(Saved entries)
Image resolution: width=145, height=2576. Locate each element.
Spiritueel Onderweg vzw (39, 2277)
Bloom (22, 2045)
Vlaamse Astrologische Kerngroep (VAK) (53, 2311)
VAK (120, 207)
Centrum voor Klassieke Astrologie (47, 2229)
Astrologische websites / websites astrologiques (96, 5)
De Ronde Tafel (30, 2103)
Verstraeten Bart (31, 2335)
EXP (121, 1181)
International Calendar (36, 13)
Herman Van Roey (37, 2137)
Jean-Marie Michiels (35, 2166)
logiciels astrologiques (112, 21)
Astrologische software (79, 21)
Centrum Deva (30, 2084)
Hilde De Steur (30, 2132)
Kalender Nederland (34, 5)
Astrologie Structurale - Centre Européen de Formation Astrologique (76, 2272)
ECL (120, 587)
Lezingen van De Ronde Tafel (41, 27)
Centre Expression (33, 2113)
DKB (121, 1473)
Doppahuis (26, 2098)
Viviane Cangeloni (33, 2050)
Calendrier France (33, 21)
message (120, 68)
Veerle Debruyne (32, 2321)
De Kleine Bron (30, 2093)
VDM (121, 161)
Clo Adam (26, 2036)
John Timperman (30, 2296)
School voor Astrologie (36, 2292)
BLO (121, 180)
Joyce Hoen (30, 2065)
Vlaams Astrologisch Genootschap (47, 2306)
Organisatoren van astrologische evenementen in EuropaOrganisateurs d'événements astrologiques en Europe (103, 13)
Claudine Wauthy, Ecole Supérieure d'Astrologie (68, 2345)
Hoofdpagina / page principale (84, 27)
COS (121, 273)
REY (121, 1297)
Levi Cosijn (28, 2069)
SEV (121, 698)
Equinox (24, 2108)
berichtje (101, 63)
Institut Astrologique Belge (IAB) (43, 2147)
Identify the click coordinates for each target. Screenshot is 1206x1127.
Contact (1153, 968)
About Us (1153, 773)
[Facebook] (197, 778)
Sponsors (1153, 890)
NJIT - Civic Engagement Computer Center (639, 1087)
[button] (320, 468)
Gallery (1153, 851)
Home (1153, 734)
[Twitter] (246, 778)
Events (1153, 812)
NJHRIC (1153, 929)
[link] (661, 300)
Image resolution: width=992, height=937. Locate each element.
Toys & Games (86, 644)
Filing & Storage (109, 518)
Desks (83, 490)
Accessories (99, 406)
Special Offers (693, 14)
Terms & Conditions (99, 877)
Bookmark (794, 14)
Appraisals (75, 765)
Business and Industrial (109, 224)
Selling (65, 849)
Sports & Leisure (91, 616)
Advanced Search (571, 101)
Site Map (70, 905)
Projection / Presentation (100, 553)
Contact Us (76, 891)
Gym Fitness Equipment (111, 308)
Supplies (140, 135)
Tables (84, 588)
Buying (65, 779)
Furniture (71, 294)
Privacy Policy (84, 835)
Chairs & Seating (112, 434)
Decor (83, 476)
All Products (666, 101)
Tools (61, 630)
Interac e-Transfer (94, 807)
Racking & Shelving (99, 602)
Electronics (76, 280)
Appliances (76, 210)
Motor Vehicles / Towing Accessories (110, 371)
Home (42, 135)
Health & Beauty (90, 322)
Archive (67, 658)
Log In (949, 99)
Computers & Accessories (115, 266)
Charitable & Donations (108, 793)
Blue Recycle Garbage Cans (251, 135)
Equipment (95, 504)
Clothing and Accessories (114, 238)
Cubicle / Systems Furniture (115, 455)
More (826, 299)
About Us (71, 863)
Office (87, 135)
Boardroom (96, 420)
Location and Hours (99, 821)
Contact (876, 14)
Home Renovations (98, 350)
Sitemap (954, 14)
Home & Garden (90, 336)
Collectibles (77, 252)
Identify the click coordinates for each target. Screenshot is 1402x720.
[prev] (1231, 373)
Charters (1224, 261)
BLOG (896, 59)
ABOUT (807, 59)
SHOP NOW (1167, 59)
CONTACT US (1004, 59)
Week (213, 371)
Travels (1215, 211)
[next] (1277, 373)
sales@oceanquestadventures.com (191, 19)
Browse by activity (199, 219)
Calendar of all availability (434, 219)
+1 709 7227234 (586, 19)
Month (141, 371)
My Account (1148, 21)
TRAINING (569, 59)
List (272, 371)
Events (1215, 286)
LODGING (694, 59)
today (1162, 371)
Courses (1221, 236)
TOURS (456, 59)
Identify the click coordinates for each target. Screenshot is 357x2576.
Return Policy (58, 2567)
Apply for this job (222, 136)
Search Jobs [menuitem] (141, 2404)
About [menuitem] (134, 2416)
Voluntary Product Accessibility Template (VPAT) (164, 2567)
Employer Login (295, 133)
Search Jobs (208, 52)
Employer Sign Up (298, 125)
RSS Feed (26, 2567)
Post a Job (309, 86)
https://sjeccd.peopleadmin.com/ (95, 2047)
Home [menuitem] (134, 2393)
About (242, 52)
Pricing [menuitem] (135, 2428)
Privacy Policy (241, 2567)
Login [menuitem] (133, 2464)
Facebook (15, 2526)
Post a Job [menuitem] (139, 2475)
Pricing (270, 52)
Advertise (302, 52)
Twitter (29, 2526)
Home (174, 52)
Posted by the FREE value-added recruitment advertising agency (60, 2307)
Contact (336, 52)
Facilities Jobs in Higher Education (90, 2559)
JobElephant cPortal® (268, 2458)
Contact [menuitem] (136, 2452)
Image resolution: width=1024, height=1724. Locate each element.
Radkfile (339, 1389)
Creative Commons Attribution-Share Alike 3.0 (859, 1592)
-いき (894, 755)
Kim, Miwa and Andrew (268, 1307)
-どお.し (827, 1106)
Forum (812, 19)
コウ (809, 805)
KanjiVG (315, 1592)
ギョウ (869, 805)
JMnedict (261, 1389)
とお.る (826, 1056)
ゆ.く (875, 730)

→ Your goal
Your task is to restate every record exactly.

→ Answer
Image resolution: width=145, height=2576. Locate each element.
Spiritueel Onderweg vzw (39, 2277)
Bloom (22, 2045)
Vlaamse Astrologische Kerngroep (VAK) (53, 2311)
VAK (120, 207)
Centrum voor Klassieke Astrologie (47, 2229)
Astrologische websites / websites astrologiques (96, 5)
De Ronde Tafel (30, 2103)
Verstraeten Bart (31, 2335)
EXP (121, 1181)
International Calendar (36, 13)
Herman Van Roey (37, 2137)
Jean-Marie Michiels (35, 2166)
logiciels astrologiques (112, 21)
Astrologische software (79, 21)
Centrum Deva (30, 2084)
Hilde De Steur (30, 2132)
Kalender Nederland (34, 5)
Astrologie Structurale - Centre Européen de Formation Astrologique (76, 2272)
ECL (120, 587)
Lezingen van De Ronde Tafel (41, 27)
Centre Expression (33, 2113)
DKB (121, 1473)
Doppahuis (26, 2098)
Viviane Cangeloni (33, 2050)
Calendrier France (33, 21)
message (120, 68)
Veerle Debruyne (32, 2321)
De Kleine Bron (30, 2093)
VDM (121, 161)
Clo Adam (26, 2036)
John Timperman (30, 2296)
School voor Astrologie (36, 2292)
BLO (121, 180)
Joyce Hoen (30, 2065)
Vlaams Astrologisch Genootschap (47, 2306)
Organisatoren van astrologische evenementen in EuropaOrganisateurs d'événements astrologiques en Europe (103, 13)
Claudine Wauthy, Ecole Supérieure d'Astrologie (68, 2345)
Hoofdpagina / page principale (84, 27)
COS (121, 273)
REY (121, 1297)
Levi Cosijn (28, 2069)
SEV (121, 698)
Equinox (24, 2108)
berichtje (101, 63)
Institut Astrologique Belge (IAB) (43, 2147)
Identify the click coordinates for each target. Screenshot is 1206x1127.
Contact (1153, 968)
About Us (1153, 773)
[Facebook] (197, 778)
Sponsors (1153, 890)
NJIT - Civic Engagement Computer Center (639, 1087)
[button] (320, 468)
Gallery (1153, 851)
Home (1153, 734)
[Twitter] (246, 778)
Events (1153, 812)
NJHRIC (1153, 929)
[link] (661, 300)
Image resolution: width=992, height=937. Locate each element.
Toys & Games (86, 644)
Filing & Storage (109, 518)
Desks (83, 490)
Accessories (99, 406)
Special Offers (693, 14)
Terms & Conditions (99, 877)
Bookmark (794, 14)
Appraisals (75, 765)
Business and Industrial (109, 224)
Selling (65, 849)
Sports & Leisure (91, 616)
Advanced Search (571, 101)
Site Map (70, 905)
Projection / Presentation (100, 553)
Contact Us (76, 891)
Gym Fitness Equipment (111, 308)
Supplies (140, 135)
Tables (84, 588)
Buying (65, 779)
Furniture (71, 294)
Privacy Policy (84, 835)
Chairs & Seating (112, 434)
Decor (83, 476)
All Products (666, 101)
Tools (61, 630)
Interac e-Transfer (94, 807)
Racking & Shelving (99, 602)
Electronics (76, 280)
Appliances (76, 210)
Motor Vehicles / Towing Accessories (110, 371)
Home (42, 135)
Health & Beauty (90, 322)
Archive (67, 658)
Log In (949, 99)
Computers & Accessories (115, 266)
Charitable & Donations (108, 793)
Blue Recycle Garbage Cans (251, 135)
Equipment (95, 504)
Clothing and Accessories (114, 238)
Cubicle / Systems Furniture (115, 455)
More (826, 299)
About Us (71, 863)
Office (87, 135)
Boardroom (96, 420)
Location and Hours (99, 821)
Contact (876, 14)
Home Renovations (98, 350)
Sitemap (954, 14)
Home & Garden (90, 336)
Collectibles (77, 252)
Identify the click coordinates for each target. Screenshot is 1402x720.
[prev] (1231, 373)
Charters (1224, 261)
BLOG (896, 59)
ABOUT (807, 59)
SHOP NOW (1167, 59)
CONTACT US (1004, 59)
Week (213, 371)
Travels (1215, 211)
[next] (1277, 373)
sales@oceanquestadventures.com (191, 19)
Browse by activity (199, 219)
Calendar of all availability (434, 219)
+1 709 7227234 (586, 19)
Month (141, 371)
My Account (1148, 21)
TRAINING (569, 59)
List (272, 371)
Events (1215, 286)
LODGING (694, 59)
today (1162, 371)
Courses (1221, 236)
TOURS (456, 59)
Identify the click coordinates for each target. Screenshot is 357x2576.
Return Policy (58, 2567)
Apply for this job (222, 136)
Search Jobs [menuitem] (141, 2404)
About [menuitem] (134, 2416)
Voluntary Product Accessibility Template (VPAT) (164, 2567)
Employer Login (295, 133)
Search Jobs (208, 52)
Employer Sign Up (298, 125)
RSS Feed (26, 2567)
Post a Job (309, 86)
https://sjeccd.peopleadmin.com/ (95, 2047)
Home [menuitem] (134, 2393)
About (242, 52)
Pricing [menuitem] (135, 2428)
Privacy Policy (241, 2567)
Login [menuitem] (133, 2464)
Facebook (15, 2526)
Post a Job [menuitem] (139, 2475)
Pricing (270, 52)
Advertise (302, 52)
Twitter (29, 2526)
Home (174, 52)
Posted by the FREE value-added recruitment advertising agency (60, 2307)
Contact (336, 52)
Facilities Jobs in Higher Education (90, 2559)
JobElephant cPortal® (268, 2458)
Contact [menuitem] (136, 2452)
Image resolution: width=1024, height=1724. Locate each element.
Radkfile (339, 1389)
Creative Commons Attribution-Share Alike 3.0 (859, 1592)
-いき (894, 755)
Kim, Miwa and Andrew (268, 1307)
-どお.し (827, 1106)
Forum (812, 19)
コウ (809, 805)
KanjiVG (315, 1592)
ギョウ (869, 805)
JMnedict (261, 1389)
とお.る (826, 1056)
ゆ.く (875, 730)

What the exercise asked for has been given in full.